We have discussed in previous post that your answer now and previously is nothing more than the fallacy of argumentum ad verecundiam, the false appeal to authority and secondarily argumentum ad populum, an appeal to popularity. I refer you back to the post that goes into this at detail. My question now is, do you have an argument that is not based on a logical fallacy? If not, I don’t know how much further we can go in this debate. In fact we haven’t really gone anywhere. As you can see we keep coming back to this point.

Allow me to break down the main points of our little discussion for you:

Johnny: Jesus didn’t rise from the dead!

Brady: How do you know that?

Johnny: Because a sizeable consensus of modern historians and sociologists who disagree with you employ a methodology (whatever that methodology is) that is accepted by the majority of the American people.

Brady: How do you know that?

Johnny: Someone told me so.

Brady: what is your source for this?

Johnny: I don’t know.

Brady: What is the methodology that these historians and sociologists used for doing historical investigation?

Johnny: I don’t know.

Brady: Who are these historians and sociologists that agree with you?

Johnny: I don’t know.

Brady: How many historians and sociologists are there in total and what is the percentage that agrees with you?

Johnny: I don’t know.

Brady: Then how do you know that a sizeable consensus of modern historians and sociologists agree with you.

Johnny: Someone said so.

Brady: Do you understand that your statement is based on logical fallacy?

Johnny: I don’t care.

Johnny, you are the one who asked for a debate. You are the one who wanted to debate the resurrection as a historical event. If you are so completely unprepared and un-tooled for such a debate, why in the world did you pick this topic? If the totality of your argument against the resurrection is, “A bunch of other people said so, but I don’t know who they are or why they said it”, you really aren’t in a position to debate the issue. If you don’t have a real argument and what you do say is based on fallacy, what are we to do? Where are we to go?

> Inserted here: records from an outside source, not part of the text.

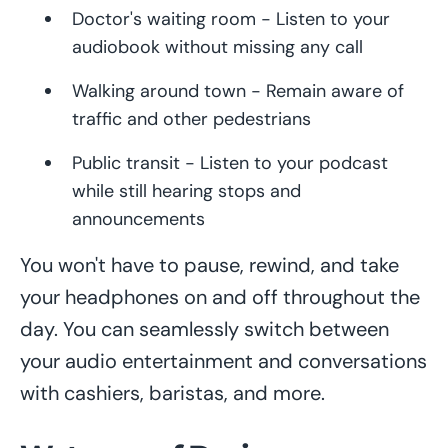
Doctor's waiting room - Listen to your
audiobook without missing any call
Walking around town - Remain aware of
traffic and other pedestrians
Public transit - Listen to your podcast
while still hearing stops and
announcements
You won't have to pause, rewind, and take
your headphones on and off throughout the
day. You can seamlessly switch between
your audio entertainment and conversations
with cashiers, baristas, and more.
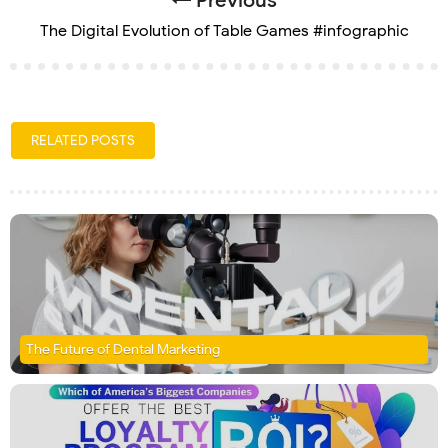
Previous
The Digital Evolution of Table Games #infographic
RELATED POSTS
The Future of Dental Marketing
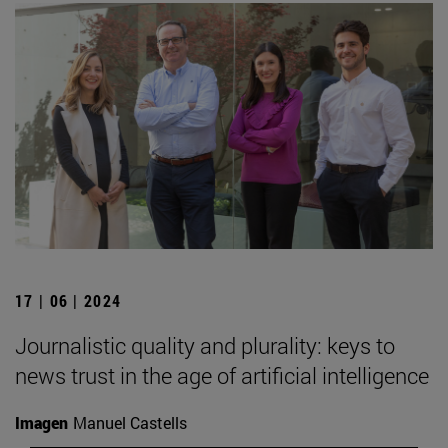
17 | 06 | 2024
Journalistic quality and plurality: keys to
news trust in the age of artificial intelligence
Imagen
Manuel Castells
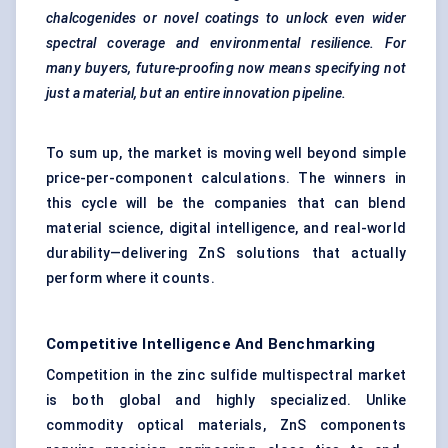
chalcogenides or novel coatings to unlock even wider
spectral coverage and environmental resilience. For
many buyers, future-proofing now means specifying not
just a material, but an entire innovation pipeline.
To sum up, the market is moving well beyond simple
price-per-component calculations. The winners in
this cycle will be the companies that can blend
material science, digital intelligence, and real-world
durability—delivering ZnS solutions that actually
perform where it counts.
Competitive Intelligence And Benchmarking
Competition in the zinc sulfide multispectral market
is both global and highly specialized. Unlike
commodity optical materials, ZnS components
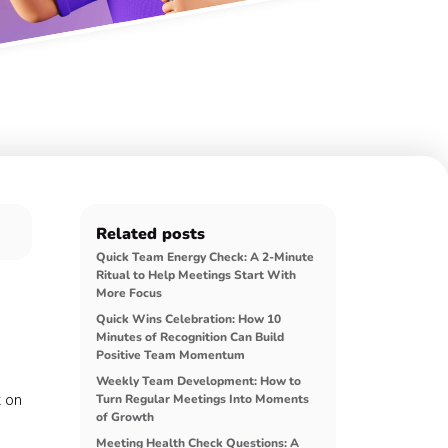
Related posts
Quick Team Energy Check: A 2-Minute
Ritual to Help Meetings Start With
More Focus
Quick Wins Celebration: How 10
Minutes of Recognition Can Build
Positive Team Momentum
Weekly Team Development: How to
t on
Turn Regular Meetings Into Moments
of Growth
Meeting Health Check Questions: A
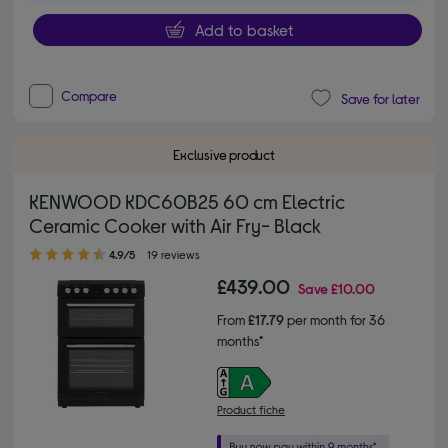
Add to basket
Compare
Save for later
Exclusive product
KENWOOD KDC60B25 60 cm Electric
Ceramic Cooker with Air Fry- Black
4.90 out of 5 stars
4.9/5
19 reviews
£439.00
Save
£10.00
From
£17.79
per month for 36
months*
Product fiche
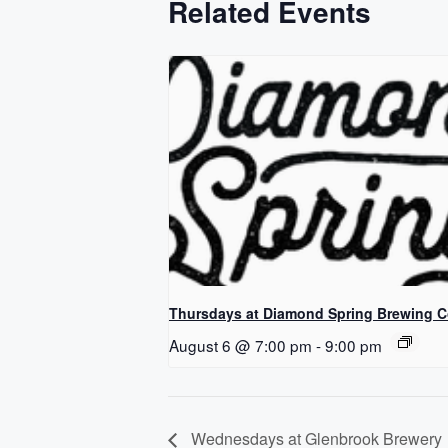
Related Events
Thursdays at Diamond Spring Brewing 
August 6 @ 7:00 pm
-
9:00 pm
Wednesdays at Glenbrook Brewery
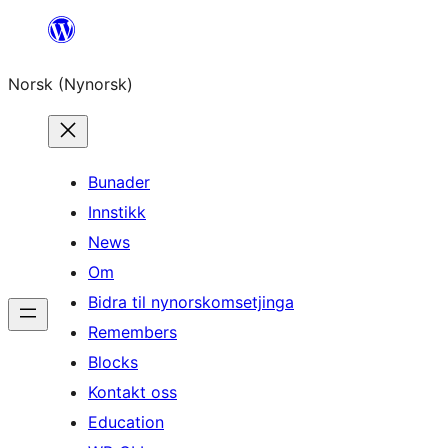
Skip
to
Norsk (Nynorsk)
content
Bunader
Innstikk
News
Om
Bidra til nynorskomsetjinga
Remembers
Blocks
Kontakt oss
Education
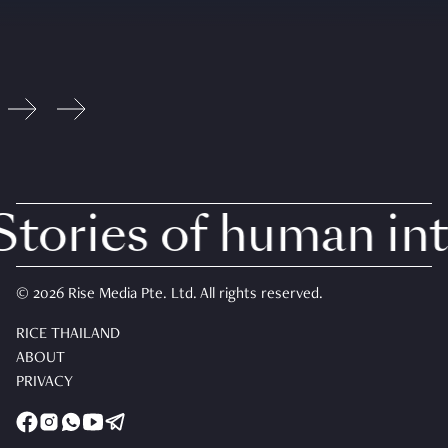
ories of human inte
© 2026 Rise Media Pte. Ltd. All rights reserved.
RICE THAILAND
ABOUT
PRIVACY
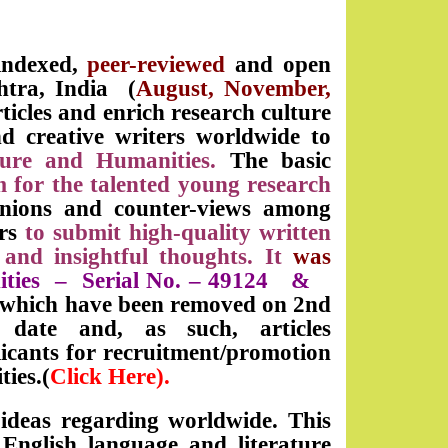
 indexed,
peer-reviewed
and open
htra, India (
August, November,
rticles and enrich research culture
d creative writers worldwide to
lture and Humanities.
The basic
m for the talented young research
inions and counter-views among
ers
to submit high-quality written
 and insightful thoughts. It
was
ities
– Serial No. –
49124
&
s which have been removed on 2nd
date and, as such, articles
icants for recruitment/promotion
ties.(
Click Here).
 ideas regarding worldwide. This
nglish language and literature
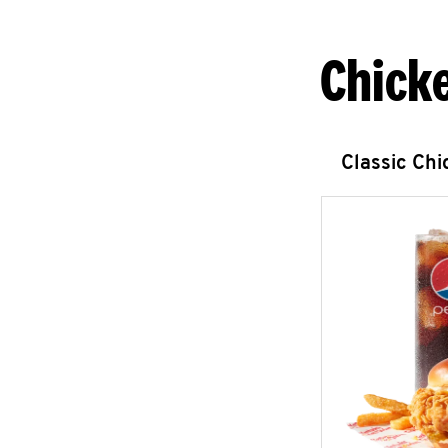
Chick
Classic Ch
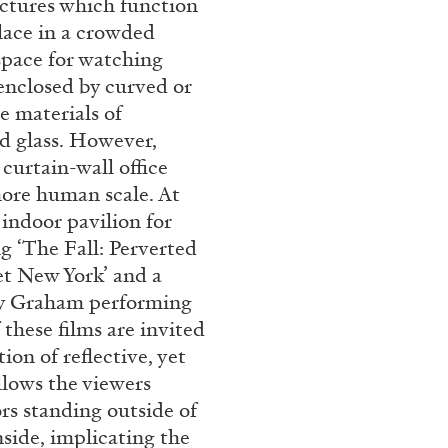
uctures which function
rt Contemporain –
place in a crowded
 space for watching
 enclosed by curved or
e materials of
ed glass. However,
curtain-wall office
more human scale. At
READING TIME
8′
indoor pavilion for
ng ‘The Fall: Perverted
et New York’ and a
ney Graham performing
 these films are invited
on of reflective, yet
llows the viewers
ors standing outside of
side, implicating the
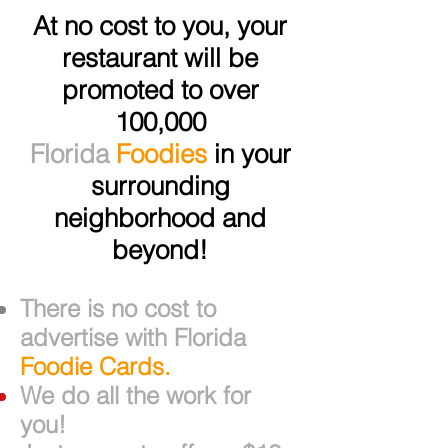
At no cost to you, your
restaurant will be
promoted to over
100,000
Florida
Foodies
in your
surrounding
neighborhood and
beyond!
There is no cost to
advertise with Florida
Foodie Cards.
We do all the work for
you!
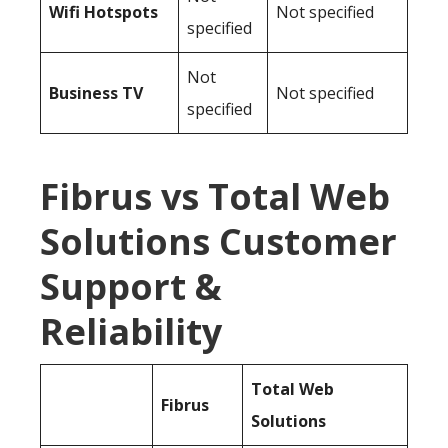
Wifi Hotspots
Not specified
specified
Not
Business TV
Not specified
specified
Fibrus vs Total Web
Solutions Customer
Support &
Reliability
Total Web
Fibrus
Solutions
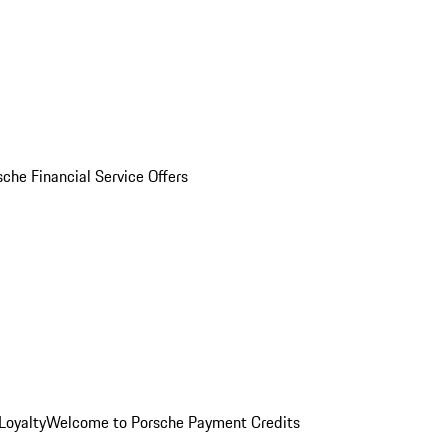
sche Financial Service Offers
Loyalty
Welcome to Porsche Payment Credits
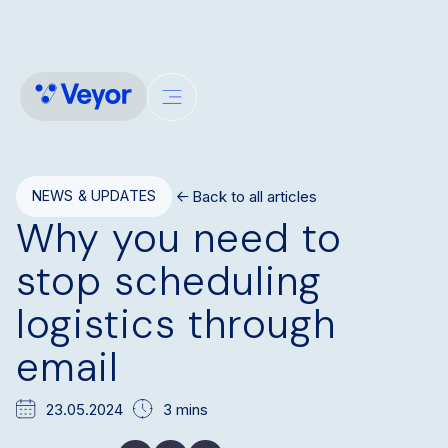
Back to all articles
NEWS & UPDATES
Why you need to
stop scheduling
logistics through
email
23.05.2024
3 mins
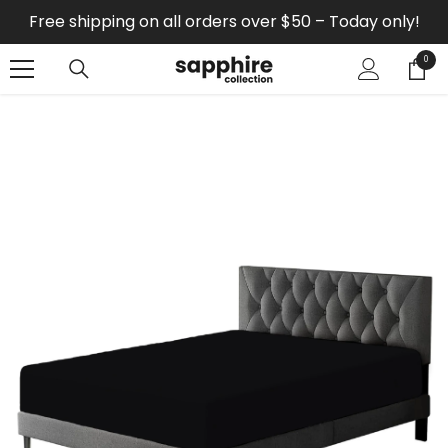
SKIP TO CONTENT
Free shipping on all orders over $50 – Today only!
0
0
items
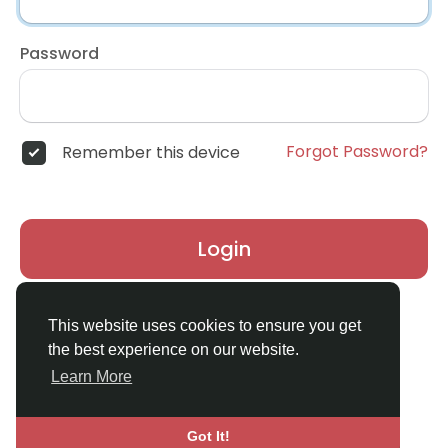
Password
Forgot Password?
Remember this device
Login
Don't have an account?
Register
This website uses cookies to ensure you get
the best experience on our website.
Learn More
Got It!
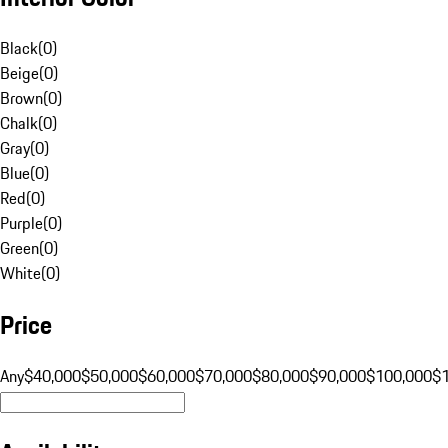
Black
(
0
)
Beige
(
0
)
Brown
(
0
)
Chalk
(
0
)
Gray
(
0
)
Blue
(
0
)
Red
(
0
)
Purple
(
0
)
Green
(
0
)
White
(
0
)
Price
Any
$40,000
$50,000
$60,000
$70,000
$80,000
$90,000
$100,000
$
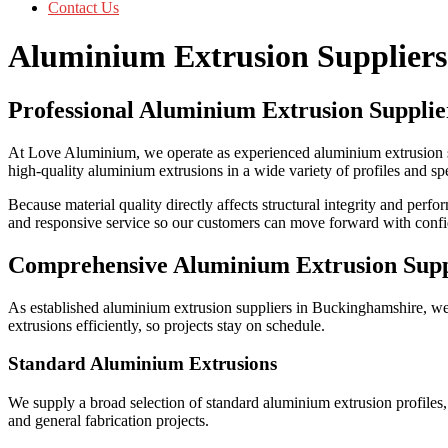
Contact Us
Aluminium Extrusion Supplier
Professional Aluminium Extrusion Supplie
At Love Aluminium, we operate as experienced aluminium extrusion s
high-quality aluminium extrusions in a wide variety of profiles and sp
Because material quality directly affects structural integrity and perf
and responsive service so our customers can move forward with conf
Comprehensive Aluminium Extrusion Sup
As established aluminium extrusion suppliers in Buckinghamshire, we
extrusions efficiently, so projects stay on schedule.
Standard Aluminium Extrusions
We supply a broad selection of standard aluminium extrusion profiles, 
and general fabrication projects.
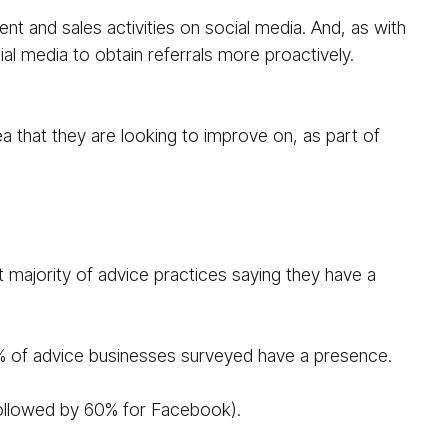
t and sales activities on social media. And, as with
al media to obtain referrals more proactively.
ea that they are looking to improve on, as part of
 majority of advice practices saying they have a
6% of advice businesses surveyed have a presence.
 followed by 60% for Facebook).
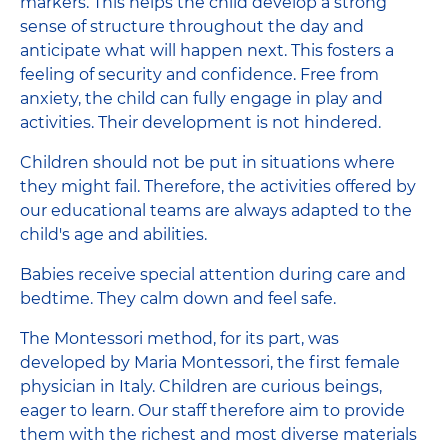
markers. This helps the child develop a strong
sense of structure throughout the day and
anticipate what will happen next. This fosters a
feeling of security and confidence. Free from
anxiety, the child can fully engage in play and
activities. Their development is not hindered.
Children should not be put in situations where
they might fail. Therefore, the activities offered by
our educational teams are always adapted to the
child's age and abilities.
Babies receive special attention during care and
bedtime. They calm down and feel safe.
The Montessori method, for its part, was
developed by Maria Montessori, the first female
physician in Italy. Children are curious beings,
eager to learn. Our staff therefore aim to provide
them with the richest and most diverse materials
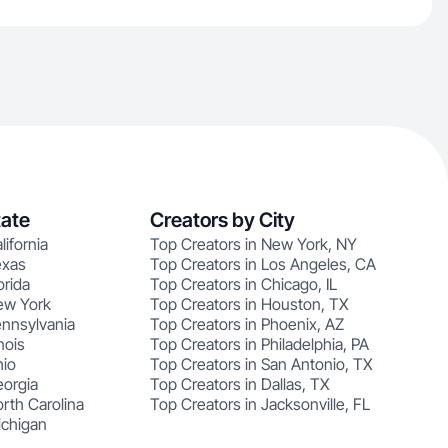
tate
Creators by City
lifornia
Top Creators in New York, NY
exas
Top Creators in Los Angeles, CA
orida
Top Creators in Chicago, IL
ew York
Top Creators in Houston, TX
ennsylvania
Top Creators in Phoenix, AZ
nois
Top Creators in Philadelphia, PA
hio
Top Creators in San Antonio, TX
eorgia
Top Creators in Dallas, TX
rth Carolina
Top Creators in Jacksonville, FL
ichigan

I don’t expect you to have a PhD in the subject to be able to debate. But I do expect that you would have an argument before you challenge someone to a debate on a subject or at least that you would go, read some material and get an argument during the debate, but you have done neither. Why don’t you find one of those so-called historians or sociologists and send him or her in to have this debate? Although I don’t see how a sociologist is going to have much to say on the subject, but you seem to, so let’s not exclude them.